[Extracted records]
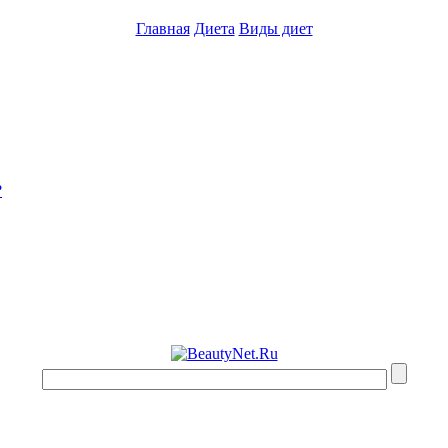
Главная
Диета
Виды диет
?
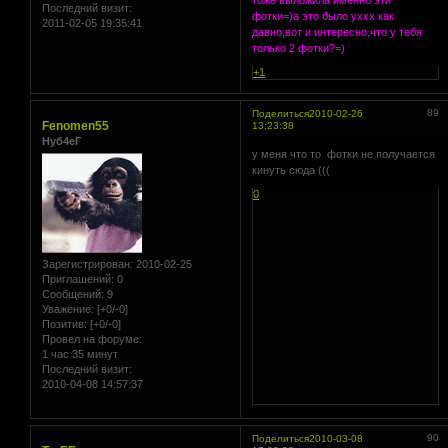
Последний визит:
фотки=)а это было уххх как
2011-02-05 19:35:41
давно,вот и интересно,что у тебя
только 2 фотки?=)
+1
89
Поделиться
2010-02-26
Fenomen55
13:23:38
Нуб4еГ
у меня что то фотки не получается
кинуть сюда (((
0
Зарегистрирован
: 2010-02-25
Приглашений:
0
Сообщений:
9
Уважение:
[+0/-0]
Позитив:
[+0/-0]
Провел на форуме:
1 час 35 минут
Последний визит:
2010-04-08 14:57:37
90
Поделиться
2010-03-08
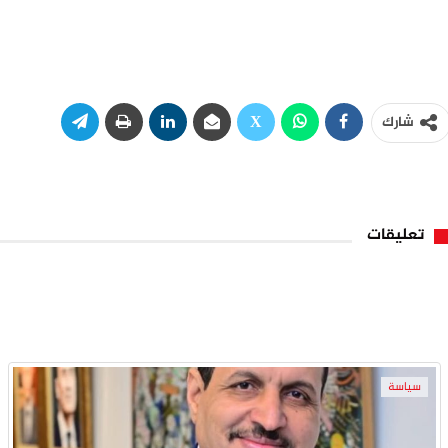
شارك
تعليقات
سياسة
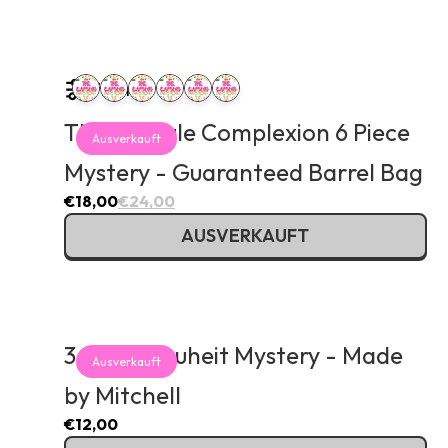
Filter
The Capsule Complexion 6 Piece
Ausverkauft
Mystery - Guaranteed Barrel Bag
€18,00
€24,00
AUSVERKAUFT
3 Stück Neuheit Mystery - Made
Ausverkauft
by Mitchell
€12,00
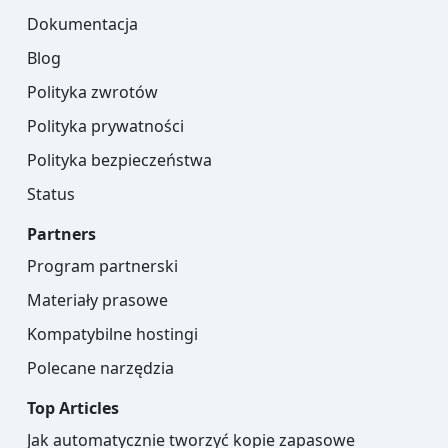
Dokumentacja
Blog
Polityka zwrotów
Polityka prywatności
Polityka bezpieczeństwa
Status
Partners
Program partnerski
Materiały prasowe
Kompatybilne hostingi
Polecane narzędzia
Top Articles
Jak automatycznie tworzyć kopie zapasowe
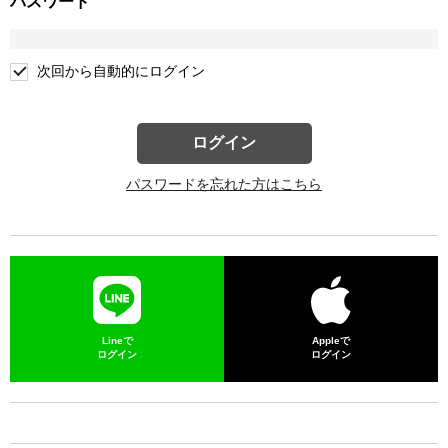
パスワード
次回から自動的にログイン
ログイン
パスワードを忘れた方はこちら
Lineで
Appleで
ログイン
ログイン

Required action
Only the lines from the line containing "Зарегистрирован" through the last line of the entries above should be reproduced, word for word and without pictures.

Result of this task
Зарегистрирован
: 2010-02-25
Приглашений:
0
Сообщений:
9
Уважение:
[+0/-0]
Позитив:
[+0/-0]
Провел на форуме:
1 час 35 минут
Последний визит:
2010-04-08 14:57:37
90
Поделиться
2010-03-08
شارك
تعليقات
سياسة
Filter
The Capsule Complexion 6 Piece
Ausverkauft
Mystery - Guaranteed Barrel Bag
€18,00
€24,00
AUSVERKAUFT
3 Stück Neuheit Mystery - Made
Ausverkauft
by Mitchell
€12,00
Dokumentacja
Blog
Polityka zwrotów
Polityka prywatności
Polityka bezpieczeństwa
Status
Partners
Program partnerski
Materiały prasowe
Kompatybilne hostingi
Polecane narzędzia
Top Articles
Jak automatycznie tworzyć kopie zapasowe
パスワード
次回から自動的にログイン
ログイン
パスワードを忘れた方はこちら
Lineで
Appleで
ログイン
ログイン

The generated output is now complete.